* _Provided data_
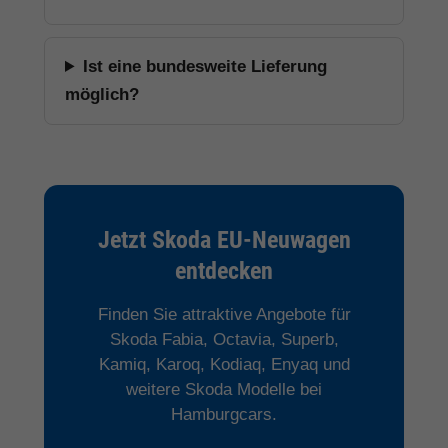
Ist eine bundesweite Lieferung
möglich?
Jetzt Skoda EU-Neuwagen
entdecken
Finden Sie attraktive Angebote für
Skoda Fabia, Octavia, Superb,
Kamiq, Karoq, Kodiaq, Enyaq und
weitere Skoda Modelle bei
Hamburgcars.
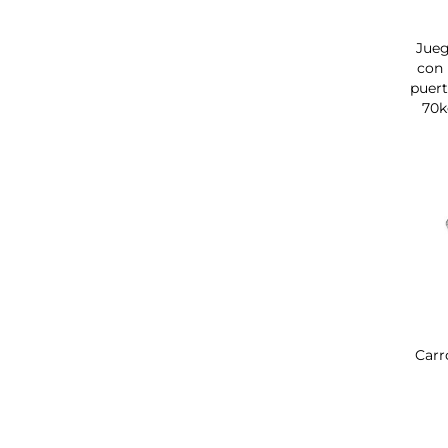
Jueg
con 
puert
70k
Carr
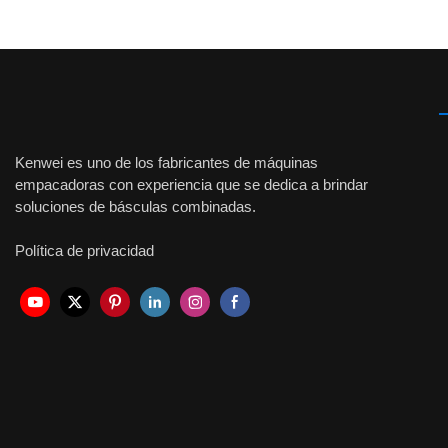
Kenwei es uno de los fabricantes de máquinas
empacadoras con experiencia que se dedica a brindar
soluciones de básculas combinadas.
Política de privacidad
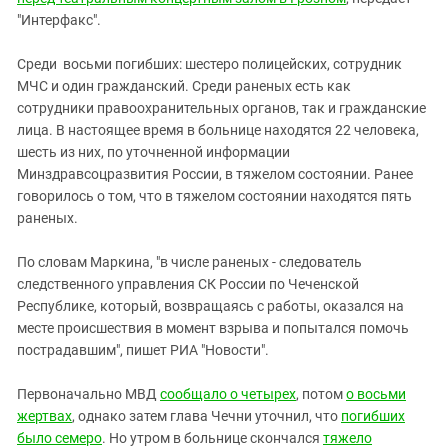
Южный Кавказ
"Интерфакс".
ЮФО
Среди восьми погибших: шестеро полицейских, сотрудник
МЧС и один гражданский. Среди раненых есть как
сотрудники правоохранительных органов, так и гражданские
лица. В настоящее время в больнице находятся 22 человека,
шесть из них, по уточненной информации
Минздравсоцразвития России, в тяжелом состоянии. Ранее
говорилось о том, что в тяжелом состоянии находятся пять
раненых.
По словам Маркина, "в числе раненых - следователь
следственного управления СК России по Чеченской
Республике, который, возвращаясь с работы, оказался на
месте происшествия в момент взрыва и попытался помочь
пострадавшим", пишет РИА "Новости".
Первоначально МВД
сообщало о четырех
, потом
о восьми
жертвах
, однако затем глава Чечни уточнил, что
погибших
было семеро
. Но утром в больнице скончался
тяжело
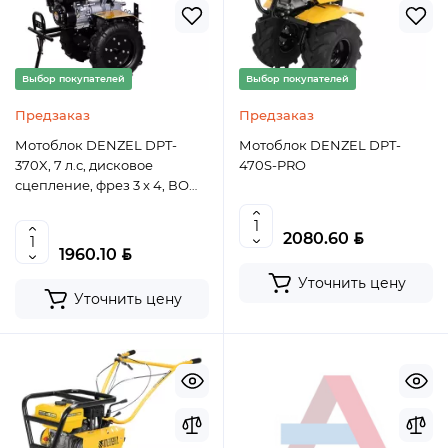
Выбор покупателей
Выбор покупателей
Предзаказ
Предзаказ
Мотоблок DENZEL DPT-
Мотоблок DENZEL DPT-
370X, 7 л.с, дисковое
470S-PRO
сцепление, фрез 3 x 4, ВОМ,
передачи 3В/1Н
BYN
2080.60
BYN
1960.10
Уточнить цену
Уточнить цену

* _Exercise brief_
Without the pictures, return the listing above from its first line through the line that has "Южный Кавказ".

* _Exercise result_
Ist eine bundesweite Lieferung
möglich?
Jetzt Skoda EU-Neuwagen
entdecken
Finden Sie attraktive Angebote für
Skoda Fabia, Octavia, Superb,
Kamiq, Karoq, Kodiaq, Enyaq und
weitere Skoda Modelle bei
Hamburgcars.
Jueg
con 
puert
70k
Carr
Kenwei es uno de los fabricantes de máquinas
empacadoras con experiencia que se dedica a brindar
soluciones de básculas combinadas.
Política de privacidad
Южный Кавказ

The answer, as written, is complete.